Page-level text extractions
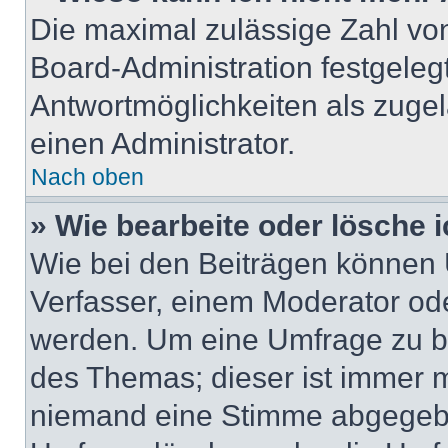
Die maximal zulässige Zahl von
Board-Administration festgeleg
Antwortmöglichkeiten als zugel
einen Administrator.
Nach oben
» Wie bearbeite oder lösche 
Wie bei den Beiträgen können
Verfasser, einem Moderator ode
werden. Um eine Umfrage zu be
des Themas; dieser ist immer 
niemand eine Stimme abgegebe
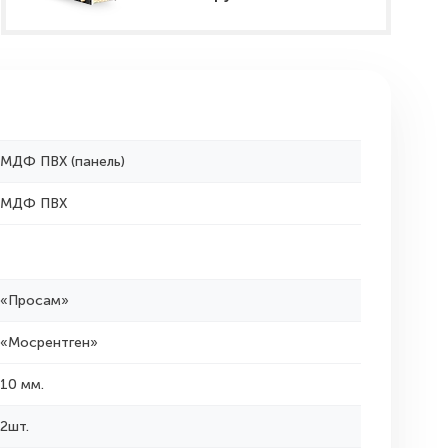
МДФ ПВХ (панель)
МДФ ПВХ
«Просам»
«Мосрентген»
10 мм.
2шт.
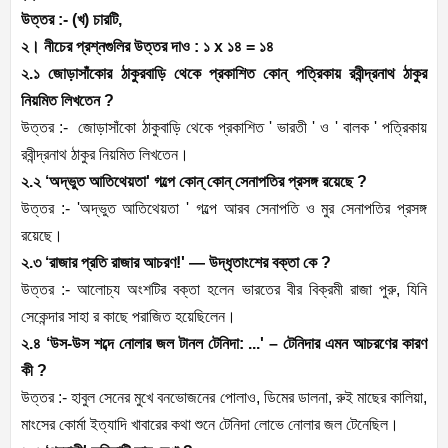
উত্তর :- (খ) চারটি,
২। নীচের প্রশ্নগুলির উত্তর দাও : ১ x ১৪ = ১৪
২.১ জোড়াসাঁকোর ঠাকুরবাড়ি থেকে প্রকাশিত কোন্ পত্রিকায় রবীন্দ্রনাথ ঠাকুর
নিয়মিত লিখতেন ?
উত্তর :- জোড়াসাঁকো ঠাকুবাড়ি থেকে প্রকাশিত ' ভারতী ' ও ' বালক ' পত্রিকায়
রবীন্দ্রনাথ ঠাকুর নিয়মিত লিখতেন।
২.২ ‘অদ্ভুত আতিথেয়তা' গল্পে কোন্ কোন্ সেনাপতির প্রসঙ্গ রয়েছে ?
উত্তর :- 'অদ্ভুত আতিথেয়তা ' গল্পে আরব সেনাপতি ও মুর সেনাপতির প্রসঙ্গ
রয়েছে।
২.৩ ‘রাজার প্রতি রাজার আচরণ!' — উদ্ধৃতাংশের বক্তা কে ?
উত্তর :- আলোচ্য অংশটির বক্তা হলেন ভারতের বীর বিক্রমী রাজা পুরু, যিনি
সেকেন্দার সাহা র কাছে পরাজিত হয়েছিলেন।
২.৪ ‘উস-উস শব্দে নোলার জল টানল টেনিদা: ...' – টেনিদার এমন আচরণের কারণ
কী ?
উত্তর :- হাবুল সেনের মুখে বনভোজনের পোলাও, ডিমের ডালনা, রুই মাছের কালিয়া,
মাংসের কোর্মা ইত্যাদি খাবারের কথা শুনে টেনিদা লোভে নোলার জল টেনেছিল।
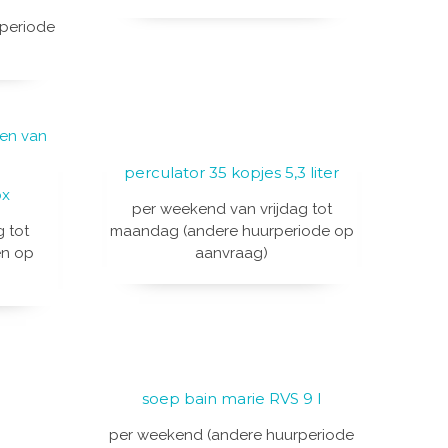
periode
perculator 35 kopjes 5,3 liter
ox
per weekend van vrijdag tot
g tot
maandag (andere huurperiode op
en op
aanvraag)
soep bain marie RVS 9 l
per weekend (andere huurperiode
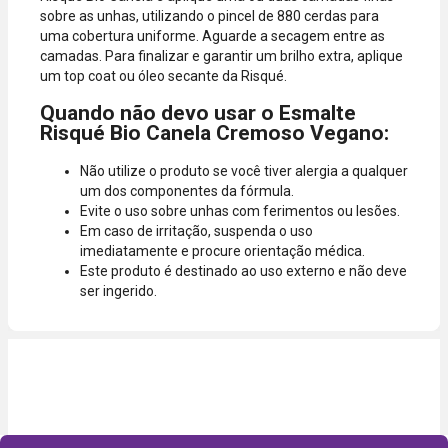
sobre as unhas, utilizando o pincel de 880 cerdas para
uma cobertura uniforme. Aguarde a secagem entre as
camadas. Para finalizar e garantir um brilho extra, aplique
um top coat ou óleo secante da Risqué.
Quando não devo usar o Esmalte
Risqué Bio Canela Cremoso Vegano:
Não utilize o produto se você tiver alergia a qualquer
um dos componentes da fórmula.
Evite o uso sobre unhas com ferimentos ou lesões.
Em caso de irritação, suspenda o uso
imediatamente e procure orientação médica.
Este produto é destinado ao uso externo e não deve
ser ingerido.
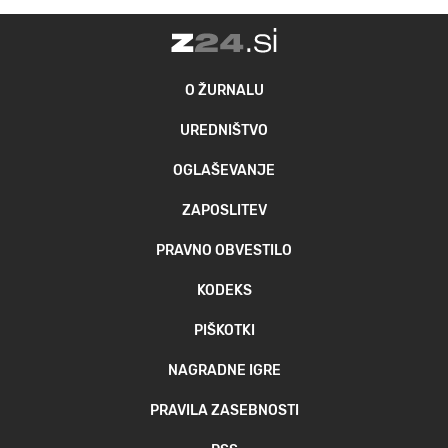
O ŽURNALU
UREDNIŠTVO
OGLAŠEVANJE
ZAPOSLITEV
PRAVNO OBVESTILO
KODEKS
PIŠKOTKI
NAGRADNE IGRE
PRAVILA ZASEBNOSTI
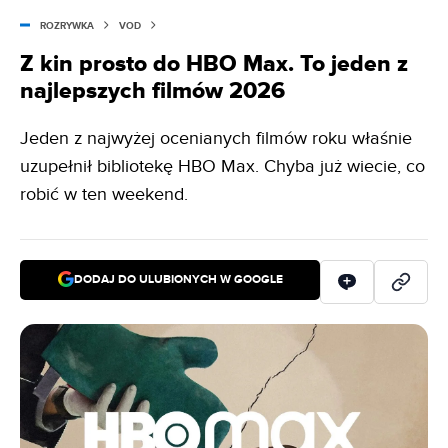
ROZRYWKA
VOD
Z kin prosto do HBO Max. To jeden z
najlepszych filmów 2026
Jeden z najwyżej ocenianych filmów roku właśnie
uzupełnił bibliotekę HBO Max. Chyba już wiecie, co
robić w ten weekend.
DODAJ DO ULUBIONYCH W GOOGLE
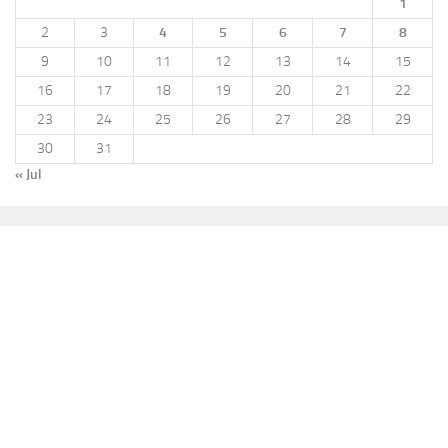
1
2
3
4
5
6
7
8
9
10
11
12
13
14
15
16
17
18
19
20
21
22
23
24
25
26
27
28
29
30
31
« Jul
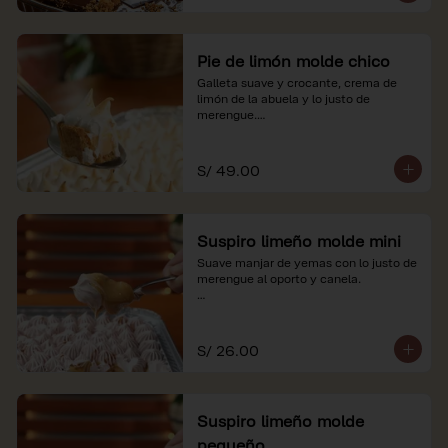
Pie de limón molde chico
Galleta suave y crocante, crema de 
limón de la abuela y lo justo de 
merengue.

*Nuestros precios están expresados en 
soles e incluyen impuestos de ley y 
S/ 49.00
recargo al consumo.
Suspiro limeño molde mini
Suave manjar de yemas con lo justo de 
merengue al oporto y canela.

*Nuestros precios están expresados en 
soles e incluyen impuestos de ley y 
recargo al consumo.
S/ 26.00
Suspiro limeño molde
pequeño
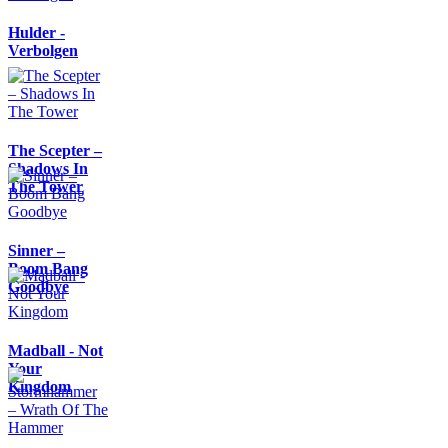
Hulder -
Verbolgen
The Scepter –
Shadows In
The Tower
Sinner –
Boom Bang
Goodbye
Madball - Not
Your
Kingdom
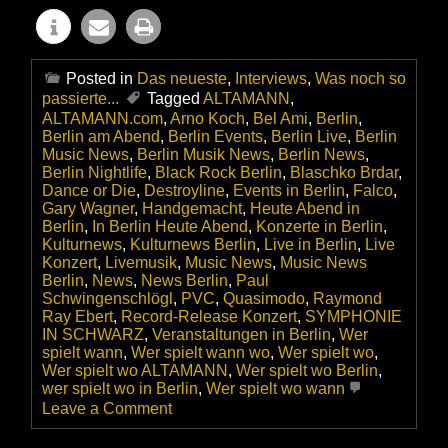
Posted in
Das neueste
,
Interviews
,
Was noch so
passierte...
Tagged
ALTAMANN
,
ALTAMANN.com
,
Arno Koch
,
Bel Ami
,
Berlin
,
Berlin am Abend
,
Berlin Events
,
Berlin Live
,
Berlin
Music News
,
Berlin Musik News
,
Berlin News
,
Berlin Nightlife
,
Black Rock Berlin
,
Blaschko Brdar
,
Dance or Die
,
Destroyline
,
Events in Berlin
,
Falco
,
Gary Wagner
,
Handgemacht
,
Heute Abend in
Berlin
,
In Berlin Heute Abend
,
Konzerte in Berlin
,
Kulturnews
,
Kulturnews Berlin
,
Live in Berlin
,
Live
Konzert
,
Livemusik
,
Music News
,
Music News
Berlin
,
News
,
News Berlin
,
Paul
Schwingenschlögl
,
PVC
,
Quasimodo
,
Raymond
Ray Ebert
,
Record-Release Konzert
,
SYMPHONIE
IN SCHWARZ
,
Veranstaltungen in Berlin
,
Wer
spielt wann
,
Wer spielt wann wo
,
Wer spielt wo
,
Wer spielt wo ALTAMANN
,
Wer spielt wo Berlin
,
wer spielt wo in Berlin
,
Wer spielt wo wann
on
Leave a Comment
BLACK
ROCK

(HOW TO COMPLETE THIS TASK): When you retype the records, keep every word exactly as written and exclude the pictures.

(PROBLEM SOLUTION):
Die maximal zulässige Zahl von
Board-Administration festgeleg
Antwortmöglichkeiten als zugel
einen Administrator.
Nach oben
» Wie bearbeite oder lösche 
Wie bei den Beiträgen können
Verfasser, einem Moderator ode
werden. Um eine Umfrage zu be
des Themas; dieser ist immer 
niemand eine Stimme abgegebe
МДФ ПВХ (панель)
МДФ ПВХ
«Просам»
«Мосрентген»
10 мм.
2шт.
উত্তর :- (খ) চারটি,
২। নীচের প্রশ্নগুলির উত্তর দাও : ১ x ১৪ = ১৪
২.১ জোড়াসাঁকোর ঠাকুরবাড়ি থেকে প্রকাশিত কোন্ পত্রিকায় রবীন্দ্রনাথ ঠাকুর
নিয়মিত লিখতেন ?
উত্তর :- জোড়াসাঁকো ঠাকুবাড়ি থেকে প্রকাশিত ' ভারতী ' ও ' বালক ' পত্রিকায়
রবীন্দ্রনাথ ঠাকুর নিয়মিত লিখতেন।
২.২ ‘অদ্ভুত আতিথেয়তা' গল্পে কোন্ কোন্ সেনাপতির প্রসঙ্গ রয়েছে ?
উত্তর :- 'অদ্ভুত আতিথেয়তা ' গল্পে আরব সেনাপতি ও মুর সেনাপতির প্রসঙ্গ
রয়েছে।
২.৩ ‘রাজার প্রতি রাজার আচরণ!' — উদ্ধৃতাংশের বক্তা কে ?
উত্তর :- আলোচ্য অংশটির বক্তা হলেন ভারতের বীর বিক্রমী রাজা পুরু, যিনি
সেকেন্দার সাহা র কাছে পরাজিত হয়েছিলেন।
২.৪ ‘উস-উস শব্দে নোলার জল টানল টেনিদা: ...' – টেনিদার এমন আচরণের কারণ
কী ?
উত্তর :- হাবুল সেনের মুখে বনভোজনের পোলাও, ডিমের ডালনা, রুই মাছের কালিয়া,
মাংসের কোর্মা ইত্যাদি খাবারের কথা শুনে টেনিদা লোভে নোলার জল টেনেছিল।
periode
perculator 35 kopjes 5,3 liter
ox
per weekend van vrijdag tot
g tot
maandag (andere huurperiode op
en op
aanvraag)
soep bain marie RVS 9 l
per weekend (andere huurperiode
sobre as unhas, utilizando o pincel de 880 cerdas para
uma cobertura uniforme. Aguarde a secagem entre as
camadas. Para finalizar e garantir um brilho extra, aplique
um top coat ou óleo secante da Risqué.
Quando não devo usar o Esmalte
Risqué Bio Canela Cremoso Vegano:
Não utilize o produto se você tiver alergia a qualquer
um dos componentes da fórmula.
Evite o uso sobre unhas com ferimentos ou lesões.
Em caso de irritação, suspenda o uso
imediatamente e procure orientação médica.
Este produto é destinado ao uso externo e não deve
ser ingerido.
O ŽURNALU
UREDNIŠTVO
OGLAŠEVANJE
ZAPOSLITEV
PRAVNO OBVESTILO
KODEKS
PIŠKOTKI
NAGRADNE IGRE
PRAVILA ZASEBNOSTI
ROZRYWKA
VOD
Z kin prosto do HBO Max. To jeden z
najlepszych filmów 2026
Jeden z najwyżej ocenianych filmów roku właśnie
uzupełnił bibliotekę HBO Max. Chyba już wiecie, co
robić w ten weekend.
DODAJ DO ULUBIONYCH W GOOGLE
1
2
3
4
5
6
7
8
9
10
11
12
13
14
15
16
17
18
19
20
21
22
23
24
25
26
27
28
29
30
31
« Jul
Pie de limón molde chico
Galleta suave y crocante, crema de 
limón de la abuela y lo justo de 
merengue.

*Nuestros precios están expresados en 
soles e incluyen impuestos de ley y 
S/ 49.00
recargo al consumo.
Suspiro limeño molde mini
Suave manjar de yemas con lo justo de 
merengue al oporto y canela.

*Nuestros precios están expresados en 
soles e incluyen impuestos de ley y 
recargo al consumo.
S/ 26.00
Suspiro limeño molde
pequeño
Hulder -
Verbolgen
The Scepter –
Shadows In
The Tower
Sinner –
Boom Bang
Goodbye
Madball - Not
Your
Kingdom
Posted in
Das neueste
,
Interviews
,
Was noch so
passierte...
Tagged
ALTAMANN
,
ALTAMANN.com
,
Arno Koch
,
Bel Ami
,
Berlin
,
Berlin am Abend
,
Berlin Events
,
Berlin Live
,
Berlin
Music News
,
Berlin Musik News
,
Berlin News
,
Berlin Nightlife
,
Black Rock Berlin
,
Blaschko Brdar
,
Dance or Die
,
Destroyline
,
Events in Berlin
,
Falco
,
Gary Wagner
,
Handgemacht
,
Heute Abend in
Berlin
,
In Berlin Heute Abend
,
Konzerte in Berlin
,
Kulturnews
,
Kulturnews Berlin
,
Live in Berlin
,
Live
Konzert
,
Livemusik
,
Music News
,
Music News
Berlin
,
News
,
News Berlin
,
Paul
Schwingenschlögl
,
PVC
,
Quasimodo
,
Raymond
Ray Ebert
,
Record-Release Konzert
,
SYMPHONIE
IN SCHWARZ
,
Veranstaltungen in Berlin
,
Wer
spielt wann
,
Wer spielt wann wo
,
Wer spielt wo
,
Wer spielt wo ALTAMANN
,
Wer spielt wo Berlin
,
wer spielt wo in Berlin
,
Wer spielt wo wann
on
Leave a Comment
BLACK
ROCK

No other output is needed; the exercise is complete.